-- REQUIRED ACTION --
Restate each record word for word, omitting whatever pictures it holds.

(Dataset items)
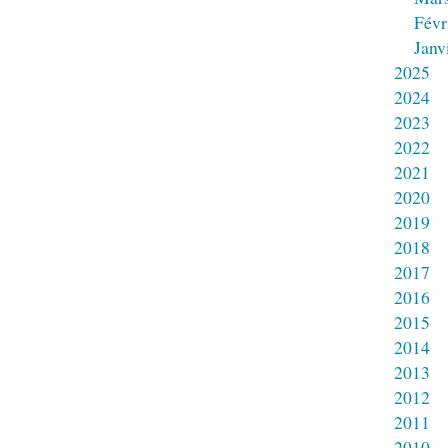
Févr
Janv
2025
2024
2023
2022
2021
2020
2019
2018
2017
2016
2015
2014
2013
2012
2011
2010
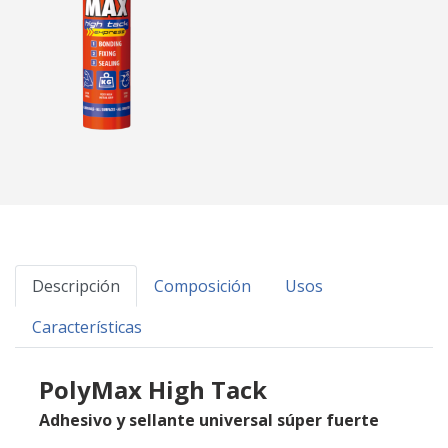
Descripción
Composición
Usos
Características
PolyMax High Tack
A
dhesivo y sellante universal súper fuerte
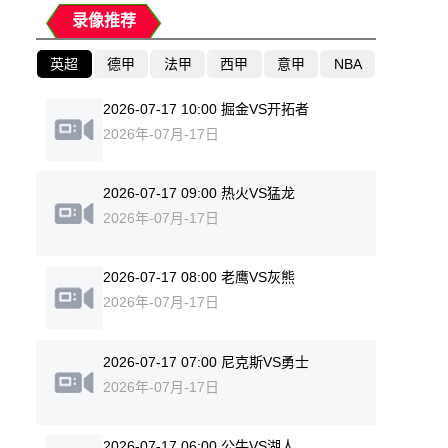
录像推荐
英超
德甲
法甲
西甲
意甲
NBA
2026-07-17 10:00 掘金VS开拓者
2026年-07月-17日
2026-07-17 09:00 热火VS猛龙
2026年-07月-17日
2026-07-17 08:00 老鹰VS灰熊
2026年-07月-17日
2026-07-17 07:00 尼克斯VS勇士
2026年-07月-17日
2026-07-17 06:00 公牛VS湖人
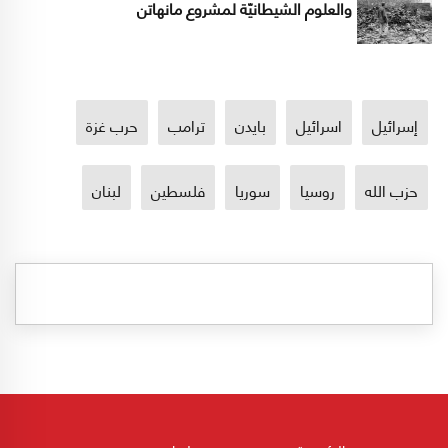
والعلوم الشيطانيّة لمشروع مانهاتن
إسرائيل
اسرائيل
بايدن
ترامب
حرب غزة
حزب الله
روسيا
سوريا
فلسطين
لبنان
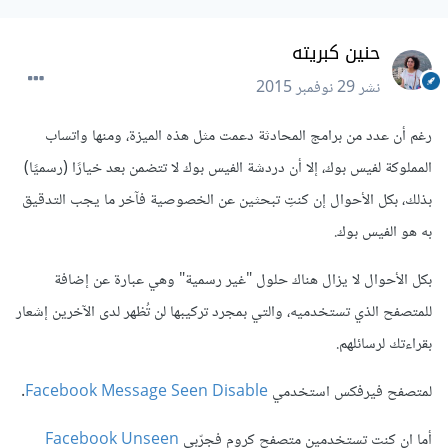
حنين كبريته
نشر
29 نوفمبر 2015
رغم أن عدد من برامج المحادثة دعمت مثل هذه الميزة، ومنها واتساب
المملوكة لفيس بوك، إلا أن دردشة الفيس بوك لا تتضمن بعد خيارًا (رسميًا)
بذلك، بكل الأحوال إن كنتِ تبحثين عن الخصوصية فآخر ما يجب التدقيق
به هو الفيس بوك.
بكل الأحوال لا يزال هناك حلول "غير رسمية" وهي عبارة عن إضافة
للمتصفح الذي تستخدميه، والتي بمجرد تركيبها لن تُظهر لدى الآخرين إشعار
بقراءتك لرسائلهم.
لمتصفح فيرفكس استخدمي
Facebook Message Seen Disable
.
أما ان كنت تستخدمين متصفح كروم فجرّبي
Facebook Unseen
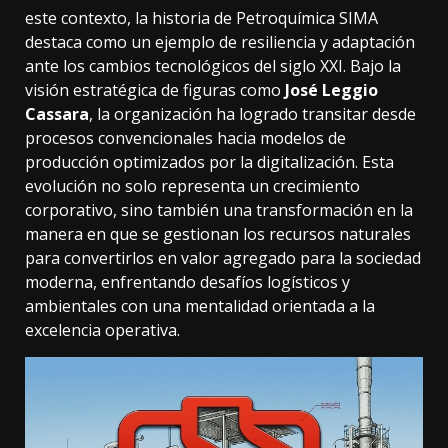
este contexto, la historia de Petroquímica SIMA
destaca como un ejemplo de resiliencia y adaptación
ante los cambios tecnológicos del siglo XXI. Bajo la
visión estratégica de figuras como
José Leggio
Cassara
, la organización ha logrado transitar desde
procesos convencionales hacia modelos de
producción optimizados por la digitalización. Esta
evolución no solo representa un crecimiento
corporativo, sino también una transformación en la
manera en que se gestionan los recursos naturales
para convertirlos en valor agregado para la sociedad
moderna, enfrentando desafíos logísticos y
ambientales con una mentalidad orientada a la
excelencia operativa.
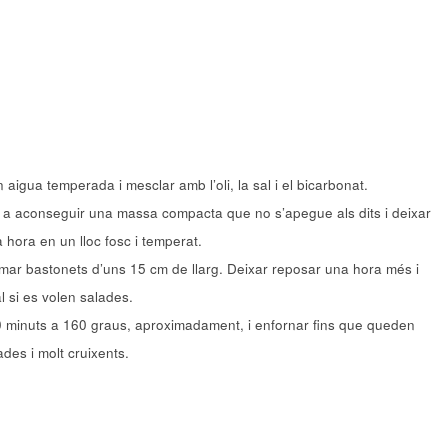
n aigua temperada i mesclar amb l’oli, la sal i el bicarbonat.
ins a aconseguir una massa compacta que no s’apegue als dits i deixar
 hora en un lloc fosc i temperat.
rmar bastonets d’uns 15 cm de llarg. Deixar reposar una hora més i
 si es volen salades.
30 minuts a 160 graus, aproximadament, i enfornar fins que queden
des i molt cruixents.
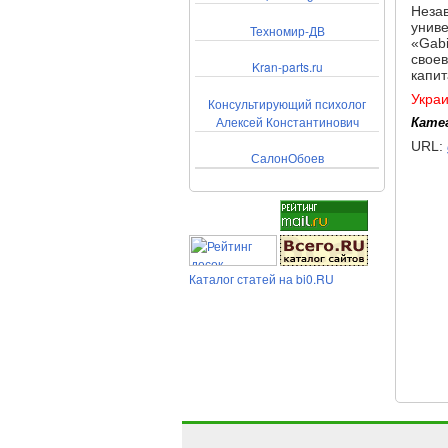
Незав
униве
Техномир-ДВ
«Gabi
своев
Kran-parts.ru
капит
Укра
Консультирующий психолог
Алексей Константинович
Кате
URL:
СалонОбоев
Каталог статей на bi0.RU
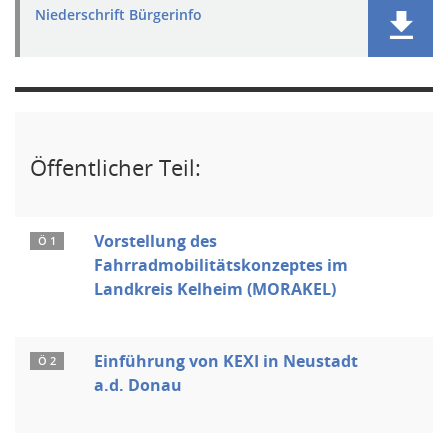
Niederschrift Bürgerinfo
Öffentlicher Teil:
Vorstellung des
Ö 1
Fahrradmobilitätskonzeptes im
Landkreis Kelheim (MORAKEL)
Einführung von KEXI in Neustadt
Ö 2
a.d. Donau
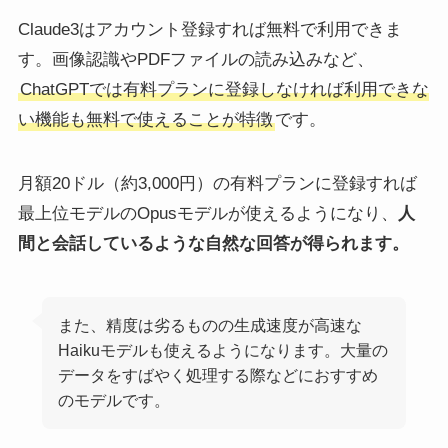
Claude3はアカウント登録すれば無料で利用できま
す。画像認識やPDFファイルの読み込みなど、
ChatGPTでは有料プランに登録しなければ利用できな
い機能も無料で使えることが特徴
です。
月額20ドル（約3,000円）の有料プランに登録すれば
最上位モデルのOpusモデルが使えるようになり、
人
間と会話しているような自然な回答が得られます。
また、精度は劣るものの生成速度が高速な
Haikuモデルも使えるようになります。大量の
データをすばやく処理する際などにおすすめ
のモデルです。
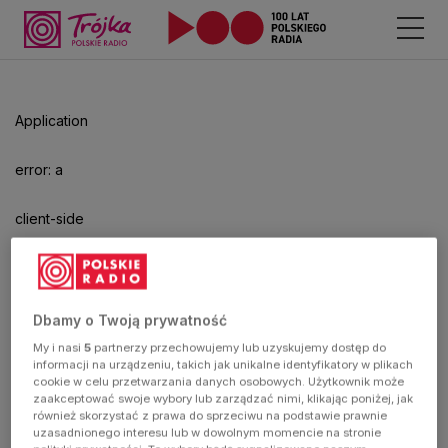
Odtwarzacz
jest
gotowy.
Kliknij
Application
aby
odtwarzać.
error: a
client-side
exception
has
Dbamy o Twoją prywatność
My i nasi
5
partnerzy przechowujemy lub uzyskujemy dostęp do
occurred
informacji na urządzeniu, takich jak unikalne identyfikatory w plikach
cookie w celu przetwarzania danych osobowych. Użytkownik może
zaakceptować swoje wybory lub zarządzać nimi, klikając poniżej, jak
(see the
również skorzystać z prawa do sprzeciwu na podstawie prawnie
uzasadnionego interesu lub w dowolnym momencie na stronie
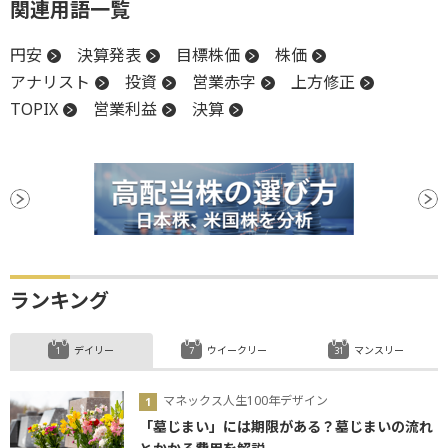
関連用語一覧
円安
決算発表
目標株価
株価
アナリスト
投資
営業赤字
上方修正
TOPIX
営業利益
決算
ランキング
デイリー
ウイークリー
マンスリー
マネックス人生100年デザイン
「墓じまい」には期限がある？墓じまいの流れ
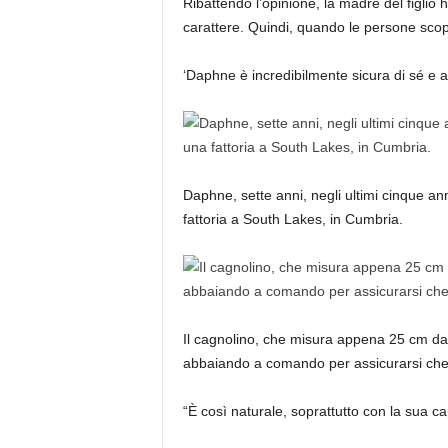
Ribattendo l’opinione, la madre del figlio ha
carattere. Quindi, quando le persone scop
‘Daphne è incredibilmente sicura di sé e 
Daphne, sette anni, negli ultimi cinque an
fattoria a South Lakes, in Cumbria.
Il cagnolino, che misura appena 25 cm dall
abbaiando a comando per assicurarsi che c
“È così naturale, soprattutto con la sua c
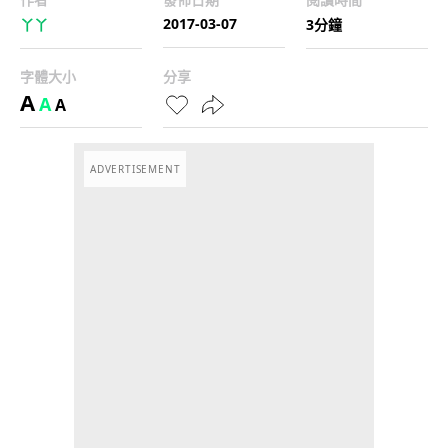
2017-03-07
丫丫
3分鐘
字體大小
分享
A
A
A
ADVERTISEMENT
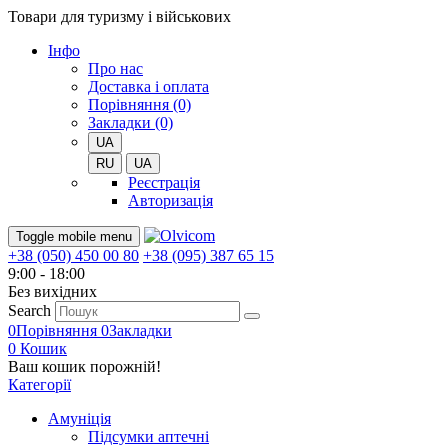
Товари для туризму і військових
Iнфо
Про нас
Доставка і оплата
Порівняння (0)
Закладки (0)
UA
RU
UA
Реєстрація
Авторизація
Toggle mobile menu
+38 (050) 450 00 80
+38 (095) 387 65 15
9:00 - 18:00
Без вихiдних
Search
0
Порівняння
0
Закладки
0
Кошик
Ваш кошик порожній!
Категорії
Амуніція
Підсумки аптечні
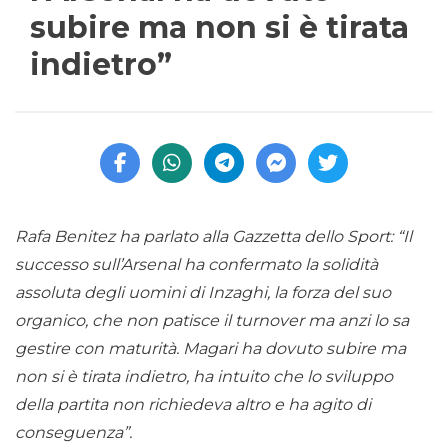
subire ma non si è tirata
indietro”
Rafa Benitez ha parlato alla Gazzetta dello Sport: “Il
successo sull’Arsenal ha confermato la solidità
assoluta degli uomini di Inzaghi, la forza del suo
organico, che non patisce il turnover ma anzi lo sa
gestire con maturità. Magari ha dovuto subire ma
non si è tirata indietro, ha intuito che lo sviluppo
della partita non richiedeva altro e ha agito di
conseguenza”.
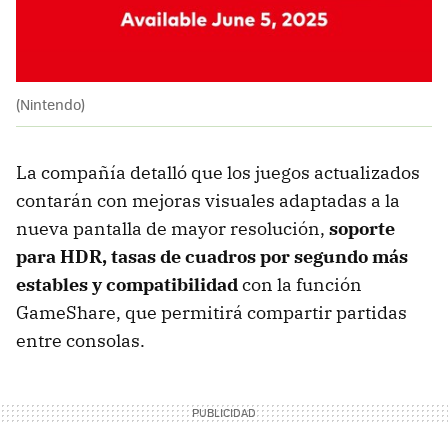
(Nintendo)
La compañía detalló que los juegos actualizados
contarán con mejoras visuales adaptadas a la
nueva pantalla de mayor resolución,
soporte
para HDR, tasas de cuadros por segundo más
estables y compatibilidad
con la función
GameShare, que permitirá compartir partidas
entre consolas.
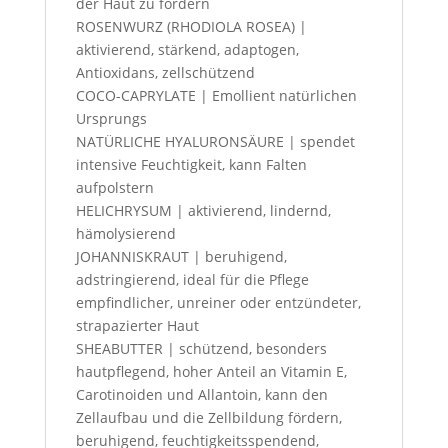
der Haut zu fördern
ROSENWURZ (RHODIOLA ROSEA) |
aktivierend, stärkend, adaptogen,
Antioxidans, zellschützend
COCO-CAPRYLATE | Emollient natürlichen
Ursprungs
NATÜRLICHE HYALURONSÄURE | spendet
intensive Feuchtigkeit, kann Falten
aufpolstern
HELICHRYSUM | aktivierend, lindernd,
hämolysierend
JOHANNISKRAUT | beruhigend,
adstringierend, ideal für die Pflege
empfindlicher, unreiner oder entzündeter,
strapazierter Haut
SHEABUTTER | schützend, besonders
hautpflegend, hoher Anteil an Vitamin E,
Carotinoiden und Allantoin, kann den
Zellaufbau und die Zellbildung fördern,
beruhigend, feuchtigkeitsspendend,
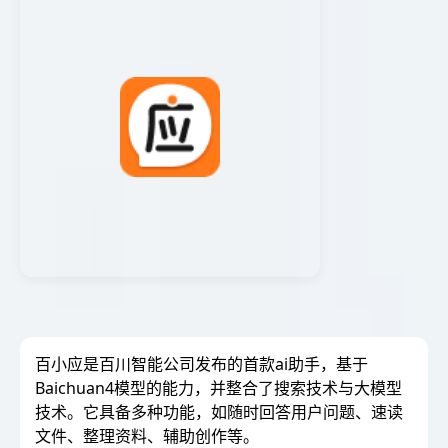
百小应是百川智能公司发布的首款ai助手，基于
Baichuan4模型的能力，并整合了搜索技术与大模型
技术。它具备多种功能，如随时回答用户问题、速读
文件、整理资料、辅助创作等。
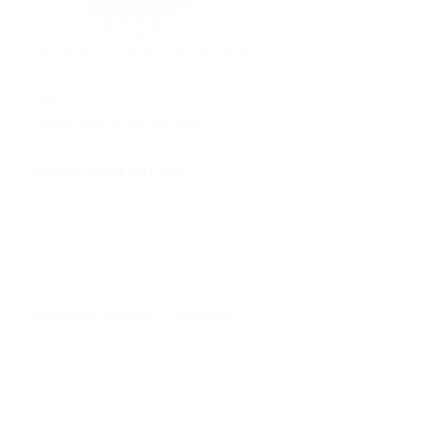
HML Dubai Chocolates® is een geregistreerd merk
gevestigd in Nederland.
Neem contact op
Spinding 10, 5431SN, NL
info@dubaichocolates.nl
KVK: 86660055
Track uw bestelling
Klantenondersteuning
Contact
Privacybeleid
Bestellen & Leveren
Algemene voorwaarden
verzendinformatiepagina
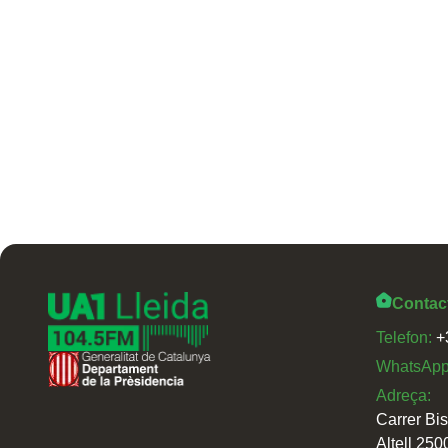
Contac
Telefon:
+
WhatsAp
Adreça:
Carrer Bi
Altell 250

-- ANSWER BOX --
Févr
Janv
2025
2024
2023
2022
2021
2020
2019
2018
2017
2016
2015
2014
2013
2012
2011
2010
Descripción
Composición
Usos
Características
PolyMax High Tack
A
dhesivo y sellante universal súper fuerte
录像推荐
英超
德甲
法甲
西甲
意甲
NBA
2026-07-17 10:00 掘金VS开拓者
2026年-07月-17日
2026-07-17 09:00 热火VS猛龙
2026年-07月-17日
2026-07-17 08:00 老鹰VS灰熊
2026年-07月-17日
2026-07-17 07:00 尼克斯VS勇士
2026年-07月-17日
2026-07-17 06:00 公牛VS湖人
والعلوم الشيطانيّة لمشروع مانهاتن
إسرائيل
اسرائيل
بايدن
ترامب
حرب غزة
حزب الله
روسيا
سوريا
فلسطين
لبنان
حنين كبريته
نشر
29 نوفمبر 2015
رغم أن عدد من برامج المحادثة دعمت مثل هذه الميزة، ومنها واتساب
المملوكة لفيس بوك، إلا أن دردشة الفيس بوك لا تتضمن بعد خيارًا (رسميًا)
بذلك، بكل الأحوال إن كنتِ تبحثين عن الخصوصية فآخر ما يجب التدقيق
به هو الفيس بوك.
بكل الأحوال لا يزال هناك حلول "غير رسمية" وهي عبارة عن إضافة
للمتصفح الذي تستخدميه، والتي بمجرد تركيبها لن تُظهر لدى الآخرين إشعار
بقراءتك لرسائلهم.
لمتصفح فيرفكس استخدمي
Facebook Message Seen Disable
.
أما ان كنت تستخدمين متصفح كروم فجرّبي
Facebook Unseen
este contexto, la historia de Petroquímica SIMA
destaca como un ejemplo de resiliencia y adaptación
ante los cambios tecnológicos del siglo XXI. Bajo la
visión estratégica de figuras como
José Leggio
Cassara
, la organización ha logrado transitar desde
procesos convencionales hacia modelos de
producción optimizados por la digitalización. Esta
evolución no solo representa un crecimiento
corporativo, sino también una transformación en la
manera en que se gestionan los recursos naturales
para convertirlos en valor agregado para la sociedad
moderna, enfrentando desafíos logísticos y
ambientales con una mentalidad orientada a la
excelencia operativa.
n aigua temperada i mesclar amb l’oli, la sal i el bicarbonat.
ins a aconseguir una massa compacta que no s’apegue als dits i deixar
 hora en un lloc fosc i temperat.
rmar bastonets d’uns 15 cm de llarg. Deixar reposar una hora més i
 si es volen salades.
30 minuts a 160 graus, aproximadament, i enfornar fins que queden
des i molt cruixents.
Незав
униве
Техномир-ДВ
«Gabi
своев
Kran-parts.ru
капит
Укра
Консультирующий психолог
Алексей Константинович
Кате
URL:
СалонОбоев
Каталог статей на bi0.RU
Niederschrift Bürgerinfo
Öffentlicher Teil:
Vorstellung des
Ö 1
Fahrradmobilitätskonzeptes im
Landkreis Kelheim (MORAKEL)
Einführung von KEXI in Neustadt
Ö 2
a.d. Donau
Claude3はアカウント登録すれば無料で利用できま
す。画像認識やPDFファイルの読み込みなど、
ChatGPTでは有料プランに登録しなければ利用できな
い機能も無料で使えることが特徴
です。
月額20ドル（約3,000円）の有料プランに登録すれば
最上位モデルのOpusモデルが使えるようになり、
人
間と会話しているような自然な回答が得られます。
また、精度は劣るものの生成速度が高速な
Haikuモデルも使えるようになります。大量の
データをすばやく処理する際などにおすすめ
のモデルです。
Odtwarzacz
jest
gotowy.
Kliknij
Application
aby
odtwarzać.
error: a
client-side
exception
has
Dbamy o Twoją prywatność
My i nasi
5
partnerzy przechowujemy lub uzyskujemy dostęp do
occurred
informacji na urządzeniu, takich jak unikalne identyfikatory w plikach
cookie w celu przetwarzania danych osobowych. Użytkownik może
zaakceptować swoje wybory lub zarządzać nimi, klikając poniżej, jak
(see the
również skorzystać z prawa do sprzeciwu na podstawie prawnie
uzasadnionego interesu lub w dowolnym momencie na stronie
関連用語一覧
円安
決算発表
目標株価
株価
アナリスト
投資
営業赤字
上方修正
TOPIX
営業利益
決算
ランキング
デイリー
ウイークリー
マンスリー
マネックス人生100年デザイン
「墓じまい」には期限がある？墓じまいの流れ
Ribattendo l’opinione, la madre del figlio ha
carattere. Quindi, quando le persone scop
‘Daphne è incredibilmente sicura di sé e 
Daphne, sette anni, negli ultimi cinque an
fattoria a South Lakes, in Cumbria.
Il cagnolino, che misura appena 25 cm dall
abbaiando a comando per assicurarsi che c
“È così naturale, soprattutto con la sua c
2017-03-07
丫丫
3分鐘
字體大小
分享
A
A
A
ADVERTISEMENT
Товари для туризму і військових
Iнфо
Про нас
Доставка і оплата
Порівняння (0)
Закладки (0)
UA
RU
UA
Реєстрація
Авторизація
Toggle mobile menu
+38 (050) 450 00 80
+38 (095) 387 65 15
9:00 - 18:00
Без вихiдних
Search
0
Порівняння
0
Закладки
0
Кошик
Ваш кошик порожній!
Категорії
Амуніція
Підсумки аптечні
subire ma non si è tirata
indietro”
Rafa Benitez ha parlato alla Gazzetta dello Sport: “Il
successo sull’Arsenal ha confermato la solidità
assoluta degli uomini di Inzaghi, la forza del suo
organico, che non patisce il turnover ma anzi lo sa
gestire con maturità. Magari ha dovuto subire ma
non si è tirata indietro, ha intuito che lo sviluppo
della partita non richiedeva altro e ha agito di
conseguenza”.
(Nintendo)
La compañía detalló que los juegos actualizados
contarán con mejoras visuales adaptadas a la
nueva pantalla de mayor resolución,
soporte
para HDR, tasas de cuadros por segundo más
estables y compatibilidad
con la función
GameShare, que permitirá compartir partidas
entre consolas.
der Haut zu fördern
ROSENWURZ (RHODIOLA ROSEA) |
aktivierend, stärkend, adaptogen,
Antioxidans, zellschützend
COCO-CAPRYLATE | Emollient natürlichen
Ursprungs
NATÜRLICHE HYALURONSÄURE | spendet
intensive Feuchtigkeit, kann Falten
aufpolstern
HELICHRYSUM | aktivierend, lindernd,
hämolysierend
JOHANNISKRAUT | beruhigend,
adstringierend, ideal für die Pflege
empfindlicher, unreiner oder entzündeter,
strapazierter Haut
SHEABUTTER | schützend, besonders
hautpflegend, hoher Anteil an Vitamin E,
Carotinoiden und Allantoin, kann den
Zellaufbau und die Zellbildung fördern,
beruhigend, feuchtigkeitsspendend,
百小应是百川智能公司发布的首款ai助手，基于
Baichuan4模型的能力，并整合了搜索技术与大模型
技术。它具备多种功能，如随时回答用户问题、速读
文件、整理资料、辅助创作等。
HML Dubai Chocolates® is een geregistreerd merk
gevestigd in Nederland.
Neem contact op
Spinding 10, 5431SN, NL
info@dubaichocolates.nl
KVK: 86660055
Track uw bestelling
Klantenondersteuning
Contact
Privacybeleid
Bestellen & Leveren
Algemene voorwaarden
verzendinformatiepagina
Contac
Telefon:
+
WhatsAp
Adreça:
Carrer Bi
Altell 250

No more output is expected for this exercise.